The city doesn’t have a massively developed tourist scene, and I think this works in its favor. On the ground there, one can find beautiful hotels, excellent seafood, locals ready to party, and plenty of people eager to show you around, making it a welcoming place for newcomers. But my favorite experience in Maputo was the organic, vibrant, always-on and seemingly-everywhere art scene. Between that, the warm people, and all the Portuguese speakers (Mozambique is a Lusophone country), there was plenty there to make a Newarker feel right at home. Some highlights from my unofficial art crawl:
Reinata is a well-respected sculptor, and we were lucky to find her and her niece in her workspace while ambling around the neighborhood. Her work will be shown at the city’s Natural History Museum. I picked up one of the less expensive pieces, a bronze head that cost $30 USD. Her large sculptures cost a couple hundred and up.

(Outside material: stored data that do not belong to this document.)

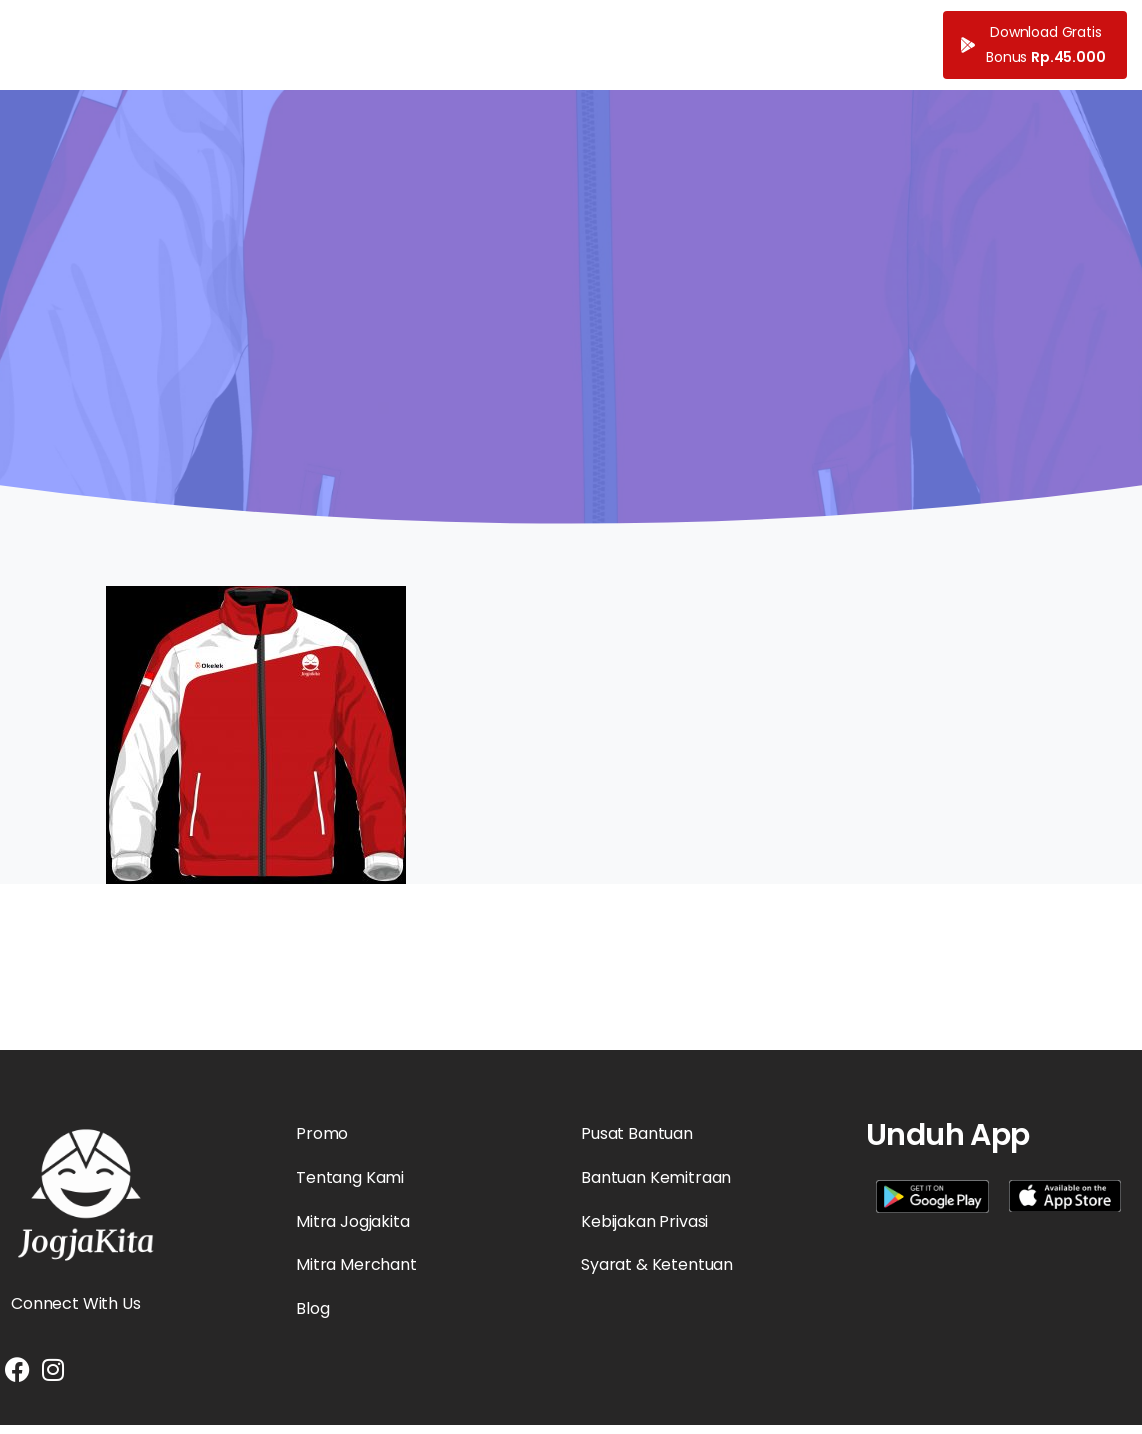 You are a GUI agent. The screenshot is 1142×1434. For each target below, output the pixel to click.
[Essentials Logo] (86, 1195) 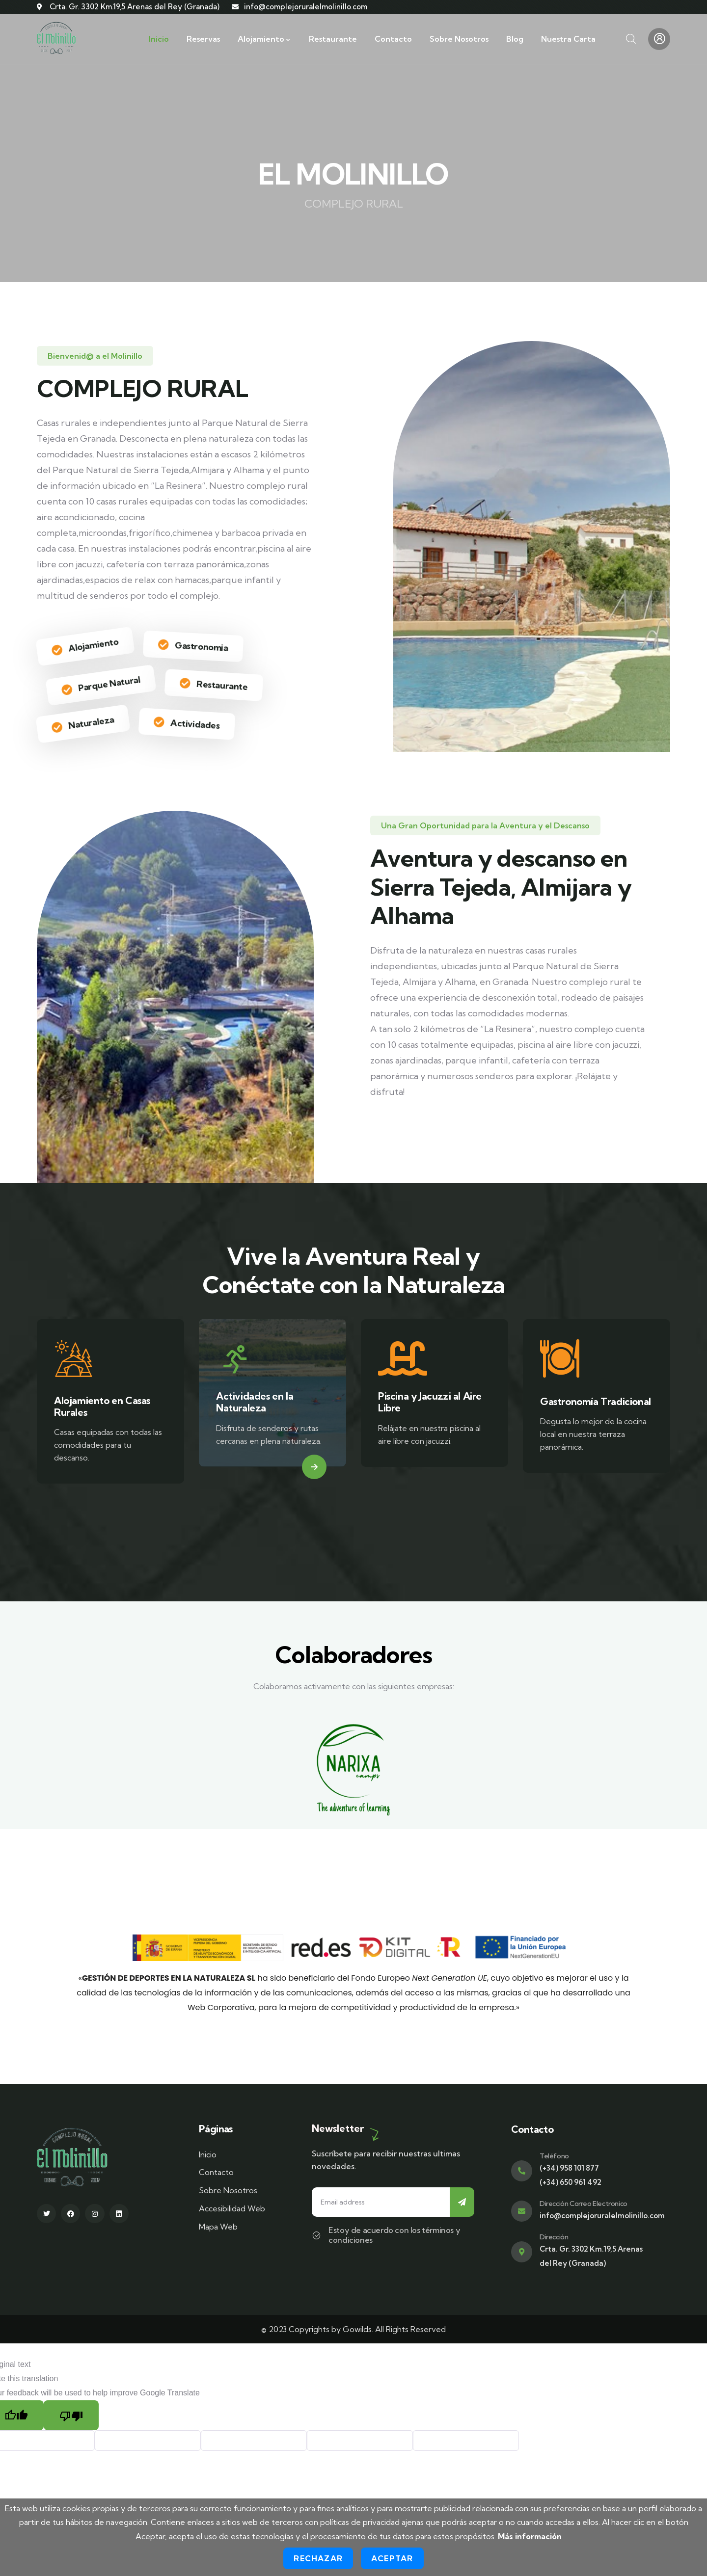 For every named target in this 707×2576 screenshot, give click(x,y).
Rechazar (318, 2558)
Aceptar (392, 2558)
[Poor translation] (71, 2415)
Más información (530, 2536)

Maputo is a coastal city – right on the shore of the Indian Ocean – so expect to find some of the tastiest fresh seafood imaginable: fish, oysters, mussels, squid, and crab are all on the menu. It took a while to figure out that serving up great fare is the primary raison d’etre for Dhow Cafe, because the seaside restaurant is also a beautiful art gallery and furniture showroom. Our group was one of the few diners when we walked in around noon. When we left, the restaurant was buzzing with patrons.
The Natural History Museum
We met their current curator as she was working on the museum’s centennial celebration. Her primary goal is to preserve Mozambique’s great art, and a tour of the current exhibition illustrates why this is such an urgent project. From the wooden furniture to the life-sized sculptures to the photography, the museum displayed Mozambican handiwork in its full glory.
Maputo features lots of beautiful art deco architecture, old Hollwood-style hotels with seascape vistas, and traditional markets of the kind you’d find in towns within countries all over Africa. Even where the sidewalks are gapped and the buildings are crumbled, its lush and colorful vibe retains its charm.
For more things to do, check out TripAdvisor and Lonely Planet. If you’re the adventurous type, book a flight, book a B&B, find an English-speaking moped driver when you land, and rock out.